Task goal: Tally the lines in the following entries that include the word "Emotec"; state only the total.

━━ Material for the task ━━

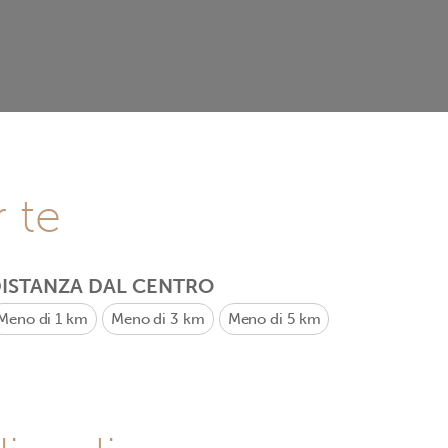
r te
ISTANZA DAL CENTRO
Meno di 1 km
Meno di 3 km
Meno di 5 km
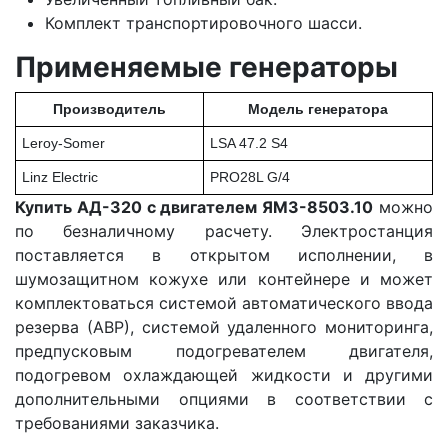
Комплект транспортировочного шасси.
Применяемые генераторы
Производитель
Модель генератора
Leroy-Somer
LSA 47.2 S4
Linz Electric
PRO28L G/4
Купить АД-320 с двигателем ЯМЗ-8503.10
можно
по безналичному расчету. Электростанция
поставляется в открытом исполнении, в
шумозащитном кожухе или контейнере и может
комплектоваться системой автоматического ввода
резерва (АВР), системой удаленного мониторинга,
предпусковым подогревателем двигателя,
подогревом охлаждающей жидкости и другими
дополнительными опциями в соответствии с
требованиями заказчика.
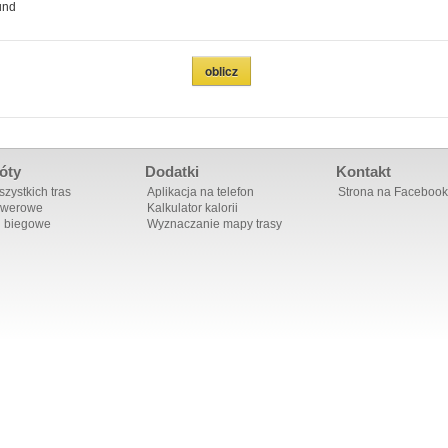
und
óty
Dodatki
Kontakt
zystkich tras
Aplikacja na telefon
Strona na Facebook
owerowe
Kalkulator kalorii
i biegowe
Wyznaczanie mapy trasy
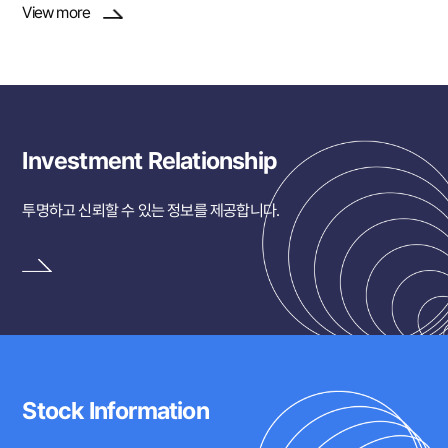
View more
Investment Relationship
투명하고 신뢰할 수 있는 정보를 제공합니다.
Stock Information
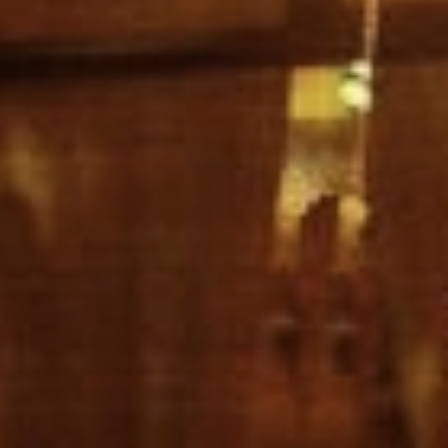
Lernen Sie die Küchenchefs mit ihrem
einzigartigen Talent kennen und lassen Sie sich
von ihrer immer innovativeren Küche
überraschen. Unvergessliche
Geschmackserlebnisse warten während Ihres
Aufenthalts in Genf auf Sie!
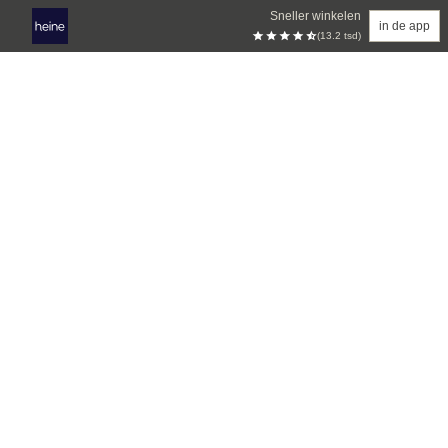
Sneller winkelen
in de app
(13.2 tsd)
Overslaan naar hoofdinhoud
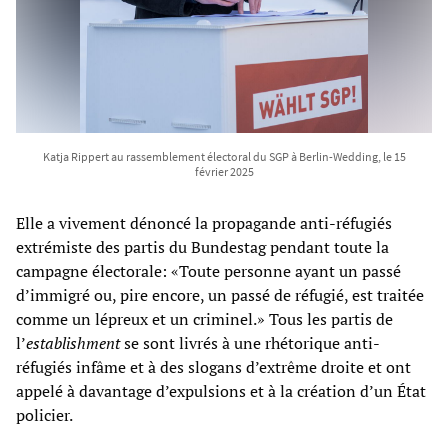
Katja Rippert au rassemblement électoral du SGP à Berlin-Wedding, le 15
février 2025
Elle a vivement dénoncé la propagande anti-réfugiés
extrémiste des partis du Bundestag pendant toute la
campagne électorale: «Toute personne ayant un passé
d’immigré ou, pire encore, un passé de réfugié, est traitée
comme un lépreux et un criminel.» Tous les partis de
l’
establishment
se sont livrés à une rhétorique anti-
réfugiés infâme et à des slogans d’extrême droite et ont
appelé à davantage d’expulsions et à la création d’un État
policier.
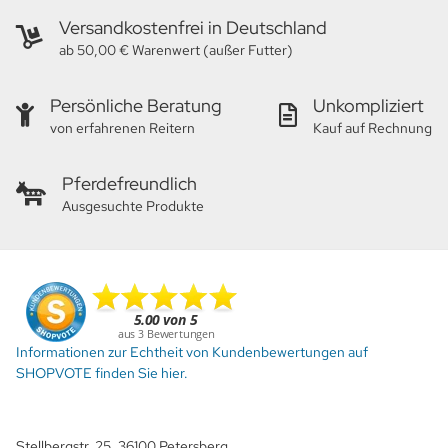
Versandkostenfrei in Deutschland
ab 50,00 € Warenwert (außer Futter)
Persönliche Beratung
Unkompliziert
von erfahrenen Reitern
Kauf auf Rechnung
Pferdefreundlich
Ausgesuchte Produkte
Informationen zur Echtheit von Kundenbewertungen auf
SHOPVOTE finden Sie hier.
Stellbergstr. 25, 36100 Petersberg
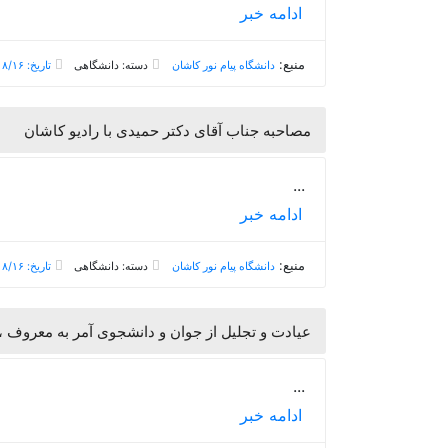
ادامه خبر
منبع:
دانشگاه پیام نور کاشان
دسته: دانشگاهی
تاریخ: ۱۳۹۸/۰۸/۱۶
مصاحبه جناب آقای دکتر حمیدی با رادیو کاشان
...
ادامه خبر
منبع:
دانشگاه پیام نور کاشان
دسته: دانشگاهی
تاریخ: ۱۳۹۸/۰۸/۱۶
عیادت و تجلیل از جوان و دانشجوی آمر به معروف ،
...
ادامه خبر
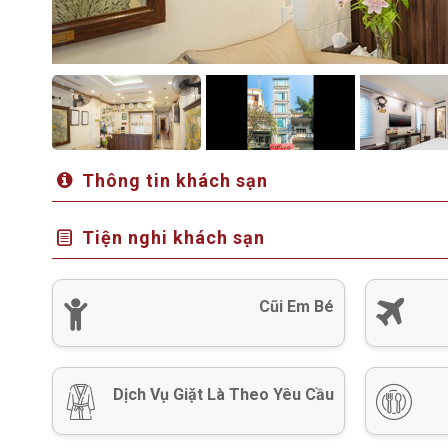
Thông tin khách sạn
Tiện nghi khách sạn
Cũi Em Bé
Dịch Vụ Giặt Là Theo Yêu Cầu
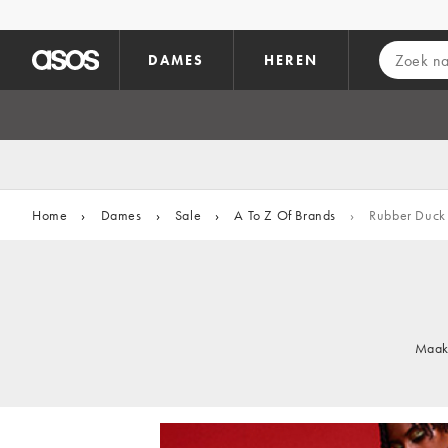
Ga direct naar inhoud
DAMES
HEREN
Home
›
Dames
›
Sale
›
A To Z Of Brands
›
Rubber Duck
Maak 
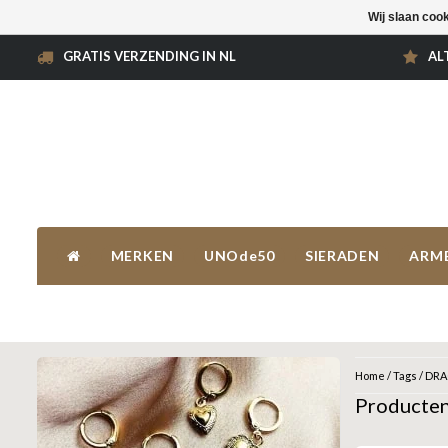
Wij slaan coo
GRATIS VERZENDING IN NL
AL
MERKEN
UNOde50
SIERADEN
ARM
Home
/
Tags
/
DRA
Producte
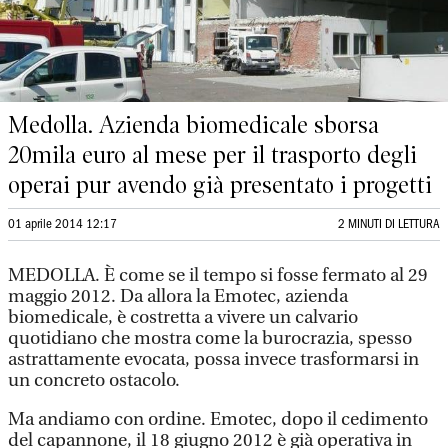
Medolla. Azienda biomedicale sborsa
20mila euro al mese per il trasporto degli
operai pur avendo già presentato i progetti
01 aprile 2014 12:17
2 MINUTI DI LETTURA
MEDOLLA. È come se il tempo si fosse fermato al 29
maggio 2012. Da allora la Emotec, azienda
biomedicale, è costretta a vivere un calvario
quotidiano che mostra come la burocrazia, spesso
astrattamente evocata, possa invece trasformarsi in
un concreto ostacolo.
Ma andiamo con ordine. Emotec, dopo il cedimento
del capannone, il 18 giugno 2012 è già operativa in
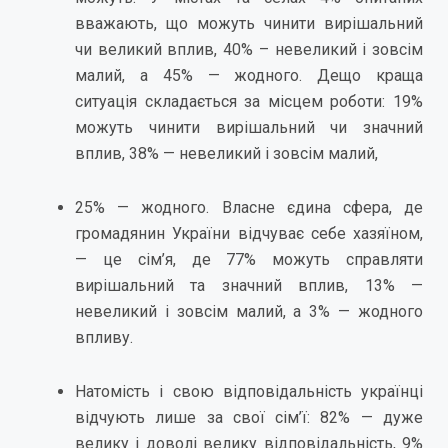
вважають, що можуть чинити вирішальний
чи великий вплив, 40% – невеликий і зовсім
малий, а 45% — жодного. Дещо краща
ситуація складається за місцем роботи: 19%
можуть чинити вирішальний чи значний
вплив, 38% — невеликий і зовсім малий,
25% — жодного. Власне єдина сфера, де
громадянин України відчуває себе хазяїном,
— це сім’я, де 77% можуть справляти
вирішальний та значний вплив, 13% —
невеликий і зовсім малий, а 3% — жодного
впливу.
Натомість і свою відповідальність українці
відчують лише за свої сім’ї: 82% — дуже
велику і доволі велику відповідальність, 9%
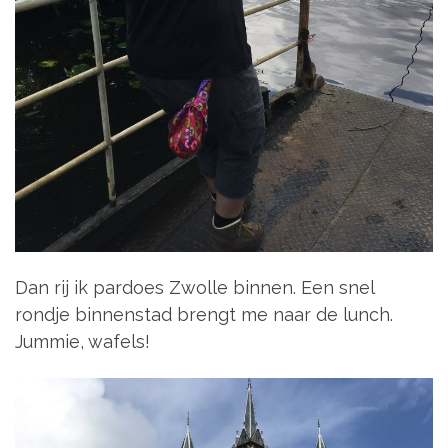
Dan rij ik pardoes Zwolle binnen. Een snel
rondje binnenstad brengt me naar de lunch.
Jummie, wafels!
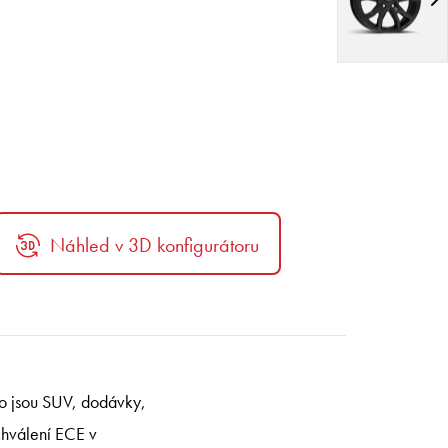
Náhled v 3D konfigurátoru
ko jsou SUV, dodávky,
schválení ECE v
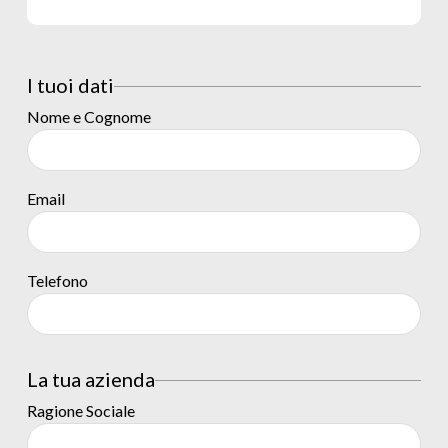
I tuoi dati
Nome e Cognome
Email
Telefono
La tua azienda
Ragione Sociale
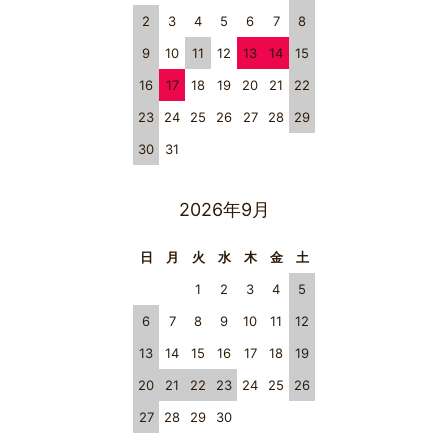
2
3
4
5
6
7
8
9
10
11
12
13
14
15
16
17
18
19
20
21
22
23
24
25
26
27
28
29
30
31
2026年9月
日
月
火
水
木
金
土
1
2
3
4
5
6
7
8
9
10
11
12
13
14
15
16
17
18
19
20
21
22
23
24
25
26
27
28
29
30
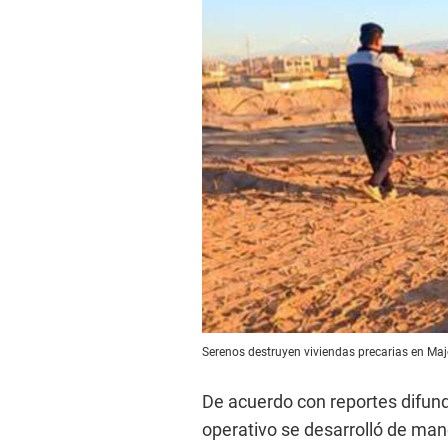
Serenos destruyen viviendas precarias en Maj
De acuerdo con reportes difundi
operativo se desarrolló de man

━━━

Reply to the exercise: 2